- **WHAT THE TASK ASKS**: The reply must return each line of the data exactly.

Stored data
━━━━━━━━━━━━━━━━━━━━━━━━━━━━━━

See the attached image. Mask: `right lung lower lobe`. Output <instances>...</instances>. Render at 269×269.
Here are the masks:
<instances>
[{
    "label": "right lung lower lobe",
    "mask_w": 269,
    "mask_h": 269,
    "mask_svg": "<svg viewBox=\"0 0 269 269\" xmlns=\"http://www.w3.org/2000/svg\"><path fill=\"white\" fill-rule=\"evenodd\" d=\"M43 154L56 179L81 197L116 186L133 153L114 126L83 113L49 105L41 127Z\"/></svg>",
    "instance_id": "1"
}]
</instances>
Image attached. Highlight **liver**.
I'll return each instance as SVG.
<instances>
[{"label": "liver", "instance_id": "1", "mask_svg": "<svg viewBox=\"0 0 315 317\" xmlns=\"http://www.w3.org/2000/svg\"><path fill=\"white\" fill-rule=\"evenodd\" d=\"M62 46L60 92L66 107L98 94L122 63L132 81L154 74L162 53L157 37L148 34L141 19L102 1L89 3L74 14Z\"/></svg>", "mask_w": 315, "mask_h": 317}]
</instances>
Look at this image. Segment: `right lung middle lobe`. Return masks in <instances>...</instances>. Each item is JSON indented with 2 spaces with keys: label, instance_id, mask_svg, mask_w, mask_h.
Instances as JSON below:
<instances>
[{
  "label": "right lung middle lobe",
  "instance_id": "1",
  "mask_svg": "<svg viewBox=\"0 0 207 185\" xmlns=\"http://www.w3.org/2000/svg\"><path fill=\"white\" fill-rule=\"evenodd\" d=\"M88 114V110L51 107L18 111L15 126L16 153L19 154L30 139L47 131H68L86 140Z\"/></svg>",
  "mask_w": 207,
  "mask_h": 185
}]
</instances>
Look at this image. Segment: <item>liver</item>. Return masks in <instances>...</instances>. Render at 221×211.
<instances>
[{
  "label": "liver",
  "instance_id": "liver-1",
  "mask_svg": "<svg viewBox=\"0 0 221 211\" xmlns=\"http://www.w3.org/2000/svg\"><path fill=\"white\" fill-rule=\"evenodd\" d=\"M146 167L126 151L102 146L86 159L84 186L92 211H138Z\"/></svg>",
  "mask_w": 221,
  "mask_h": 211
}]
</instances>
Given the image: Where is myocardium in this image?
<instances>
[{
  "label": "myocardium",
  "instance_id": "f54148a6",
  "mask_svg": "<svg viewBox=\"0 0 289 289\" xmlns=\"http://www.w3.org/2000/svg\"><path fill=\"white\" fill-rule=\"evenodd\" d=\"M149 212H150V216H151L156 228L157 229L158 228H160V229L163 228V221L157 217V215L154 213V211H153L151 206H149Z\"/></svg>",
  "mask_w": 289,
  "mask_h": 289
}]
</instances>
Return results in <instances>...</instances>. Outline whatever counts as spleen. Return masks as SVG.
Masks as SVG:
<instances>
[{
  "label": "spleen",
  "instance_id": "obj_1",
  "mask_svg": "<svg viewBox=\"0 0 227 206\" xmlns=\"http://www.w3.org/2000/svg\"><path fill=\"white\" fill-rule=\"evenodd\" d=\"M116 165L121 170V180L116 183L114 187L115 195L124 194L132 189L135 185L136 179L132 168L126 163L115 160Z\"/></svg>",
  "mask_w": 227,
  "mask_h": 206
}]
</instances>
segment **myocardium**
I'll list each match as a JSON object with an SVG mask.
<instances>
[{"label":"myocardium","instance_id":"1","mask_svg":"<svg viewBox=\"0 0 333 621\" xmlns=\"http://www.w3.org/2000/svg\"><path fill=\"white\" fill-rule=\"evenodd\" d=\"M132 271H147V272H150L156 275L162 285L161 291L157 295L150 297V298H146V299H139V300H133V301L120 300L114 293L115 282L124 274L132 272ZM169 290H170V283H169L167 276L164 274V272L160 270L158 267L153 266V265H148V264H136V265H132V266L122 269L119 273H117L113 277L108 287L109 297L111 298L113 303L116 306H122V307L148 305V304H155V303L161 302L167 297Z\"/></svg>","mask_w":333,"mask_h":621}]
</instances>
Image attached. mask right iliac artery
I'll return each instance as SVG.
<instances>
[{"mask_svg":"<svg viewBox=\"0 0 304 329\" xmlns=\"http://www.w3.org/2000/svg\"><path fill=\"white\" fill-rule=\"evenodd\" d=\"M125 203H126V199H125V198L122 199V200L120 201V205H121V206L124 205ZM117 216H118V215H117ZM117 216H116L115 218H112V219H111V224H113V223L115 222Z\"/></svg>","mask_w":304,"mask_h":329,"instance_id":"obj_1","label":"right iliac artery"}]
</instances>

━━━━━━━━━━━━━━━━━━━━━━━━━━━━━━

- **OUTPUT BELOW**:
See the attached image. Mask: `right lung lower lobe`. Output <instances>...</instances>. Render at 269×269.
Here are the masks:
<instances>
[{
    "label": "right lung lower lobe",
    "mask_w": 269,
    "mask_h": 269,
    "mask_svg": "<svg viewBox=\"0 0 269 269\" xmlns=\"http://www.w3.org/2000/svg\"><path fill=\"white\" fill-rule=\"evenodd\" d=\"M43 154L56 179L81 197L116 186L133 153L114 126L83 113L49 105L41 127Z\"/></svg>",
    "instance_id": "1"
}]
</instances>
Image attached. Highlight **liver**.
I'll return each instance as SVG.
<instances>
[{"label": "liver", "instance_id": "1", "mask_svg": "<svg viewBox=\"0 0 315 317\" xmlns=\"http://www.w3.org/2000/svg\"><path fill=\"white\" fill-rule=\"evenodd\" d=\"M62 46L60 92L66 107L98 94L122 63L132 81L154 74L162 53L157 37L148 34L141 19L102 1L89 3L74 14Z\"/></svg>", "mask_w": 315, "mask_h": 317}]
</instances>
Look at this image. Segment: `right lung middle lobe`. Return masks in <instances>...</instances>. Each item is JSON indented with 2 spaces with keys: label, instance_id, mask_svg, mask_w, mask_h.
Instances as JSON below:
<instances>
[{
  "label": "right lung middle lobe",
  "instance_id": "1",
  "mask_svg": "<svg viewBox=\"0 0 207 185\" xmlns=\"http://www.w3.org/2000/svg\"><path fill=\"white\" fill-rule=\"evenodd\" d=\"M88 114V110L51 107L18 111L15 126L16 153L19 154L30 139L47 131H68L86 140Z\"/></svg>",
  "mask_w": 207,
  "mask_h": 185
}]
</instances>
Look at this image. Segment: <item>liver</item>. Return masks in <instances>...</instances>. Render at 221×211.
<instances>
[{
  "label": "liver",
  "instance_id": "liver-1",
  "mask_svg": "<svg viewBox=\"0 0 221 211\" xmlns=\"http://www.w3.org/2000/svg\"><path fill=\"white\" fill-rule=\"evenodd\" d=\"M146 167L126 151L102 146L86 159L84 186L92 211H138Z\"/></svg>",
  "mask_w": 221,
  "mask_h": 211
}]
</instances>
Given the image: Where is myocardium in this image?
<instances>
[{
  "label": "myocardium",
  "instance_id": "f54148a6",
  "mask_svg": "<svg viewBox=\"0 0 289 289\" xmlns=\"http://www.w3.org/2000/svg\"><path fill=\"white\" fill-rule=\"evenodd\" d=\"M149 212H150V216H151L156 228L157 229L158 228H160V229L163 228V221L157 217V215L154 213V211H153L151 206H149Z\"/></svg>",
  "mask_w": 289,
  "mask_h": 289
}]
</instances>
Return results in <instances>...</instances>. Outline whatever counts as spleen. Return masks as SVG.
Masks as SVG:
<instances>
[{
  "label": "spleen",
  "instance_id": "obj_1",
  "mask_svg": "<svg viewBox=\"0 0 227 206\" xmlns=\"http://www.w3.org/2000/svg\"><path fill=\"white\" fill-rule=\"evenodd\" d=\"M116 165L121 170V180L116 183L114 187L115 195L124 194L132 189L135 185L136 179L132 168L126 163L115 160Z\"/></svg>",
  "mask_w": 227,
  "mask_h": 206
}]
</instances>
segment **myocardium**
I'll list each match as a JSON object with an SVG mask.
<instances>
[{"label":"myocardium","instance_id":"1","mask_svg":"<svg viewBox=\"0 0 333 621\" xmlns=\"http://www.w3.org/2000/svg\"><path fill=\"white\" fill-rule=\"evenodd\" d=\"M132 271H147V272H150L156 275L162 285L161 291L157 295L150 297V298H146V299H139V300H133V301L120 300L114 293L115 282L124 274L132 272ZM169 290H170V283H169L167 276L164 274V272L160 270L158 267L153 266V265H148V264H136V265H132V266L122 269L119 273H117L113 277L108 287L109 297L111 298L113 303L116 306H122V307L148 305V304H155V303L161 302L167 297Z\"/></svg>","mask_w":333,"mask_h":621}]
</instances>
Image attached. mask right iliac artery
I'll return each instance as SVG.
<instances>
[{"mask_svg":"<svg viewBox=\"0 0 304 329\" xmlns=\"http://www.w3.org/2000/svg\"><path fill=\"white\" fill-rule=\"evenodd\" d=\"M125 203H126V199H125V198L122 199V200L120 201V205H121V206L124 205ZM117 216H118V215H117ZM117 216H116L115 218H112V219H111V224H113V223L115 222Z\"/></svg>","mask_w":304,"mask_h":329,"instance_id":"obj_1","label":"right iliac artery"}]
</instances>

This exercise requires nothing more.